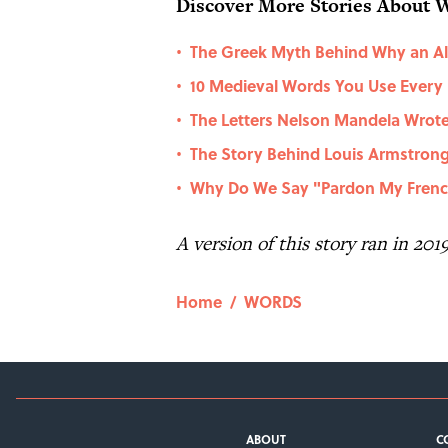
Discover More Stories About 
The Greek Myth Behind Why an Ala
•
10 Medieval Words You Use Every
•
The Letters Nelson Mandela Wrote
•
The Story Behind Louis Armstro
•
Why Do We Say "Pardon My Fren
•
A version of this story ran in 201
Home
/
WORDS
ABOUT
C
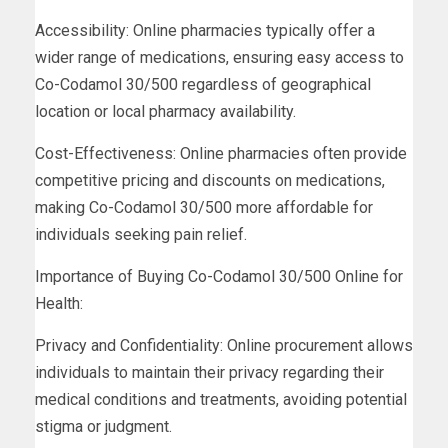
Accessibility: Online pharmacies typically offer a
wider range of medications, ensuring easy access to
Co-Codamol 30/500 regardless of geographical
location or local pharmacy availability.
Cost-Effectiveness: Online pharmacies often provide
competitive pricing and discounts on medications,
making Co-Codamol 30/500 more affordable for
individuals seeking pain relief.
Importance of Buying Co-Codamol 30/500 Online for
Health:
Privacy and Confidentiality: Online procurement allows
individuals to maintain their privacy regarding their
medical conditions and treatments, avoiding potential
stigma or judgment.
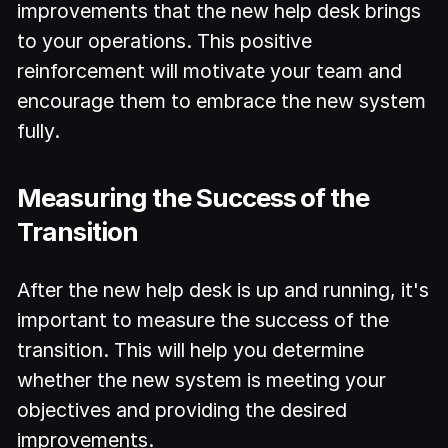
improvements that the new help desk brings
to your operations. This positive
reinforcement will motivate your team and
encourage them to embrace the new system
fully.
Measuring the Success of the
Transition
After the new help desk is up and running, it's
important to measure the success of the
transition. This will help you determine
whether the new system is meeting your
objectives and providing the desired
improvements.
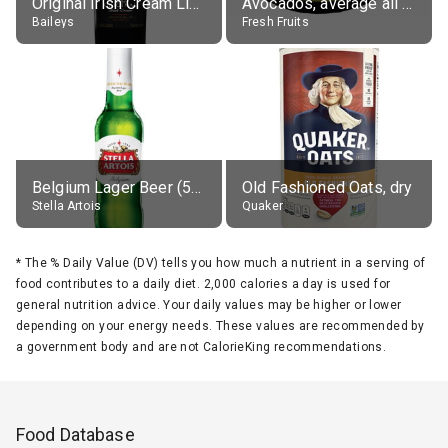
Original Irish Cream Liqueur (17% alc.)
Avocados, average all varieties, raw
Baileys
Fresh Fruits
Belgium Lager Beer (5% alc.)
Old Fashioned Oats, dry
Stella Artois
Quaker
*
The % Daily Value (DV) tells you how much a nutrient in a serving of
food contributes to a daily diet. 2,000 calories a day is used for
general nutrition advice. Your daily values may be higher or lower
depending on your energy needs. These values are recommended by
a government body and are not CalorieKing recommendations.
Food Database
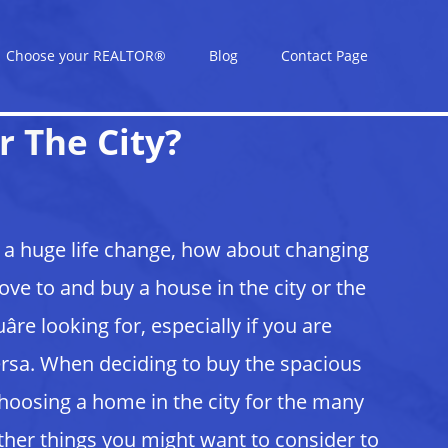
Choose your REALTOR®
Blog
Contact Page
r The City?
e a huge life change, how about changing
e to and buy a house in the city or the
re looking for, especially if you are
ersa. When deciding to buy the spacious
hoosing a home in the city for the many
 other things you might want to consider to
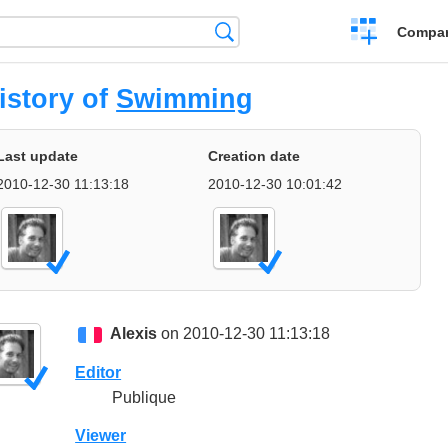
Crear
Búsqueda
Compar
una
comparación
istory of
Swimming
Last update
Creation date
2010-12-30 11:13:18
2010-12-30 10:01:42
Alexis
on 2010-12-30 11:13:18
Editor
Publique
Viewer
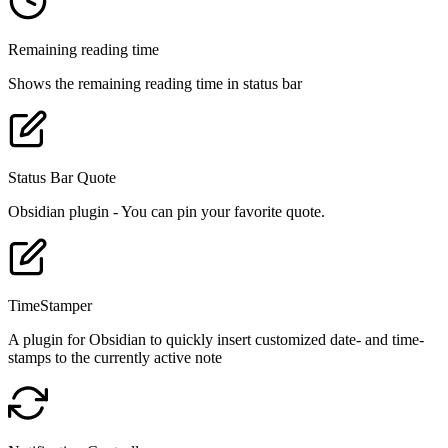
Remaining reading time
Shows the remaining reading time in status bar
Status Bar Quote
Obsidian plugin - You can pin your favorite quote.
TimeStamper
A plugin for Obsidian to quickly insert customized date- and time-
stamps to the currently active note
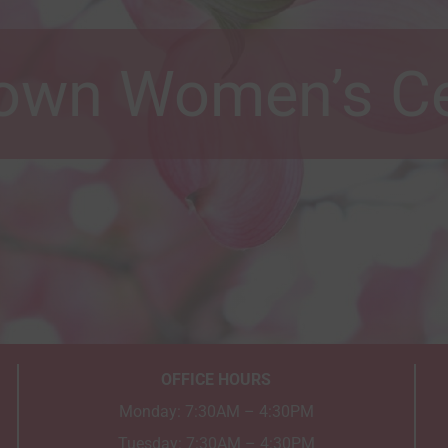
own Women’s Ce
OFFICE HOURS
Monday: 7:30AM – 4:30PM
Tuesday: 7:30AM – 4:30PM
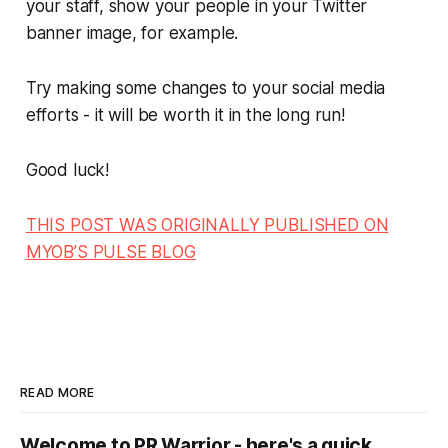
your staff, show your people in your Twitter
banner image, for example.
Try making some changes to your social media
efforts - it will be worth it in the long run!
Good luck!
THIS POST WAS ORIGINALLY PUBLISHED ON
MYOB’S PULSE BLOG
READ MORE
Welcome to PR Warrior - here's a quick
_ _ _
* **Exercise instructions**:
In the entries above, find each line with "values" and copy it.

* **Written response**:
general nutrition advice. Your daily values may be higher or lower
depending on your energy needs. These values are recommended by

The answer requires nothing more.